Lines from the one containing "import and export document" through the end of the data are to be returned exactly, and no others.

[Start of Attachment]

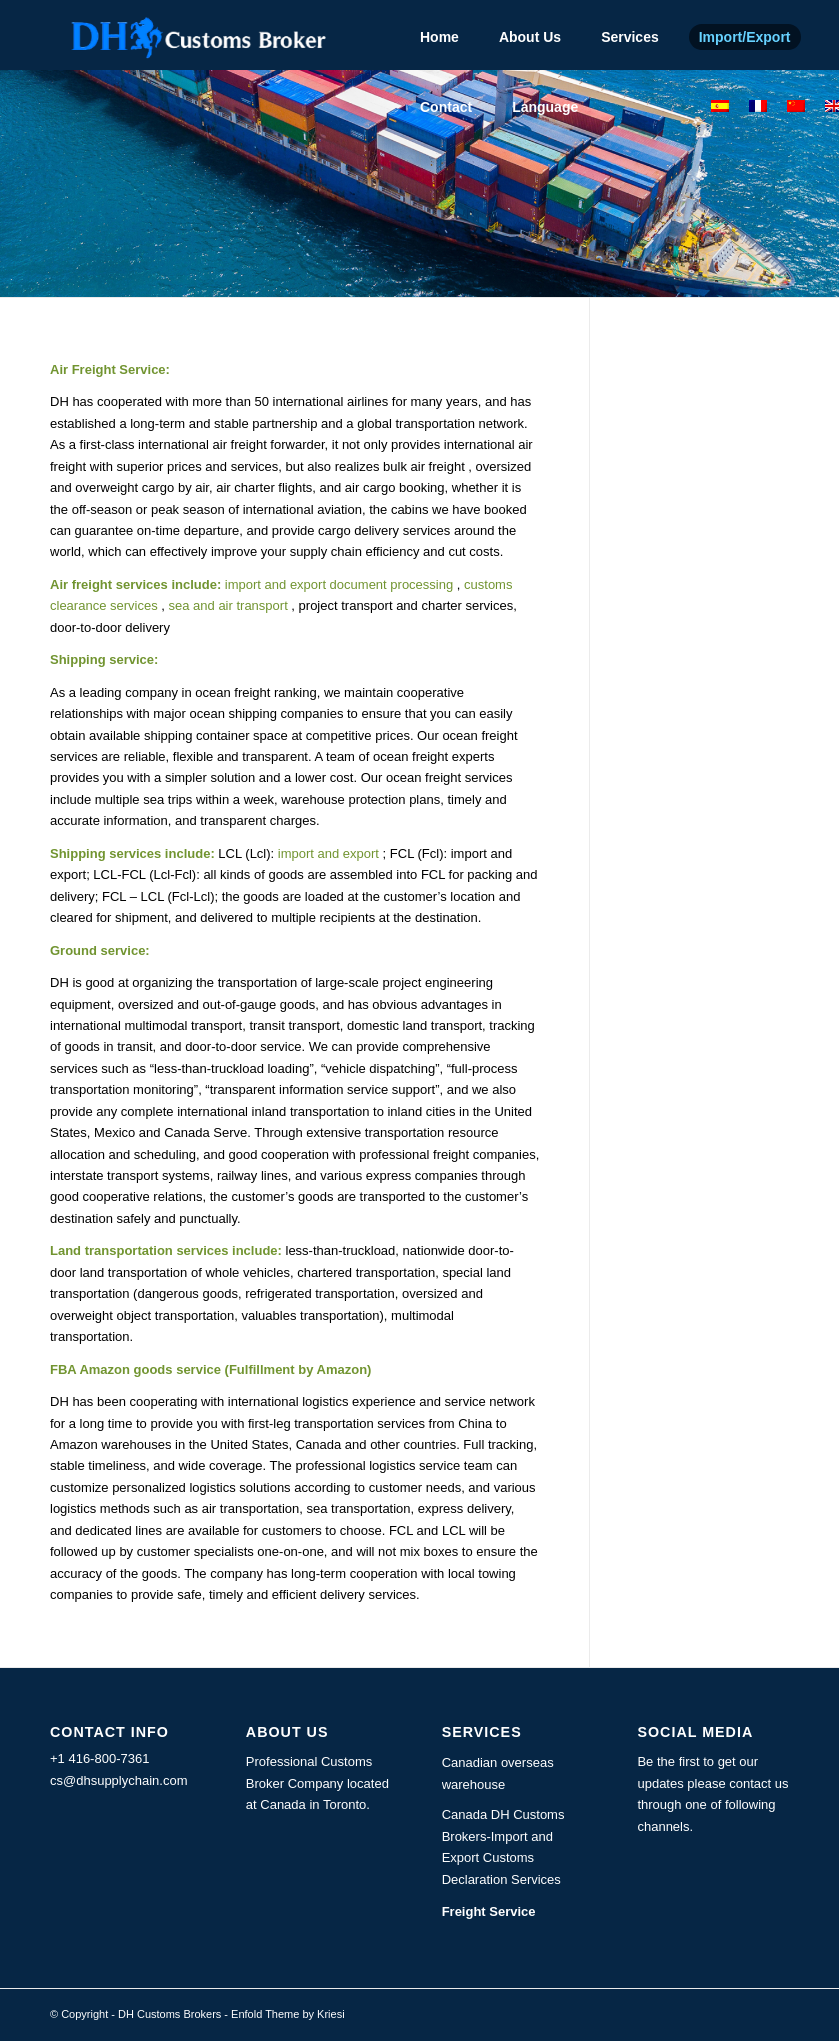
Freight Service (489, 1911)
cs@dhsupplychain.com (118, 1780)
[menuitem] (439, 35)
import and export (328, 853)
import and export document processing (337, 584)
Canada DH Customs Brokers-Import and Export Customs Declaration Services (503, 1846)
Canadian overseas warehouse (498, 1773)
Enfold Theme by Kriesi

[End of Attachment]

> _Output for this exercise_
import and export document processing (337, 584)
Canada DH Customs Brokers-Import and Export Customs Declaration Services (503, 1846)
Canadian overseas warehouse (498, 1773)
Enfold Theme by Kriesi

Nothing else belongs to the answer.